Timber beam overlap splice 1

[nivoo_boss]

Hey everyone!

Perhaps you can help. I have this timber beam that has to be spliced since 7 m long elements are not available. I want to make a 1,3 m overlap, that has 2 bolts at each end of the splice so the bolt groups are spaced 1 m apart. Is this thing viable? I need to design the bolted connection and so I need the shear force acting on the bolts. Is shear due to moment here moment at the bolt location divided by the lever arm (1 m in this case)? Have you used this kind of splice before?

I also modeled something similar in SCIA Engineer with two timber beams and two very stiff 70 mm long steel rods (to represent the bolts) that would not deform too much under the load and the results seem to be pretty much confirm the case I was thinking about. The shear in one of the bolts is 3,79 kN and 4,2 kN in the other. Screenshots with moments in two beams (one spliced, on not), shear in beams and shear in the bolts.

Moment diagrams:

Shear diagram for beams:

Shear diagram for bolts:

 

[XR250]

I believe the consensus around here is that wood moment connections don't work that great due to fastener tolerances and slip. The demand is pretty low here though. I might be ok with it if the joint was braced and some glue was used and more fasteners.

 

[jayrod12]

Wood moment splices like this are unreliable due to fastener slip. Will it fall down? Not likely. Will it deflect wildly with age? Almost guaranteed.

 

[CrabbyT]

I agree with jayrod, long term deflection will probably be an issue.

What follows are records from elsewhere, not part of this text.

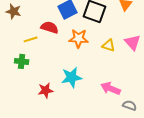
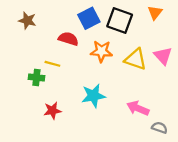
yellow line: (31, 39) -> (52, 64), moved, turned 32
yellow triangle: (109, 45) -> (136, 59), size x1.5
red star: (46, 90) -> (52, 111), moved

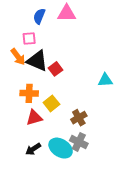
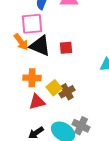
pink square: (29, 39) -> (32, 24), size x1.6
red square: (55, 69) -> (66, 48), moved, turned 32
brown cross: (79, 118) -> (67, 92), moved

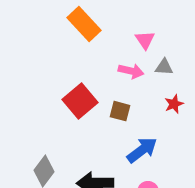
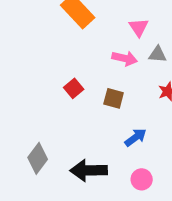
red square: (80, 101) -> (74, 88), size x0.6
blue arrow: (142, 150) -> (136, 137), size x0.7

Can you sandwich the overlapping section between some steel plates and clamp it together with threaded rod?

 

[jayrod12]

Honestly, what's the application too. Is this a one off supporting nothing important? Or are you doing this a series of times to build 25 foot long floor joists? Also, 145mm deep lumber spanning 7m doesn't check out in my head. that's an L/d=48. That's far too slender for the length.

 

[jerseyshore]

So it's a 3x6 spanning 23 feet, I agree with jayrod about what is this supporting. Barely it's own dead weight right?

 

[nivoo_boss]

Come on, stop speculating. It is just to demonstrate the question. Actually I spliced a rafter that is angled at 45 degrees and has a design moment of around 2 kNm. I'll post a screenshot it when I get to my PC later. But thanks for the answers.

 

[HTURKAK]

This is copy and paste of EC-5 Clause 5.4.2 Frame structures , Item 9


− The splice connection has a load-carrying capacity which corresponds to at least the
combination of applied force and moment, provided that the timber members are not subject
to bending stresses which are greater than 0,3 times the member bending strength, and the
assembly would be stable if all such connections acted as pins.

My suggestion would be ,

- The depth 145 mm seems not suitable for span 7m ( choose around for rafters around L/24 )..

- Prefer in line splice

- You may select the splice location where moment is less critical ( say 0.25 L )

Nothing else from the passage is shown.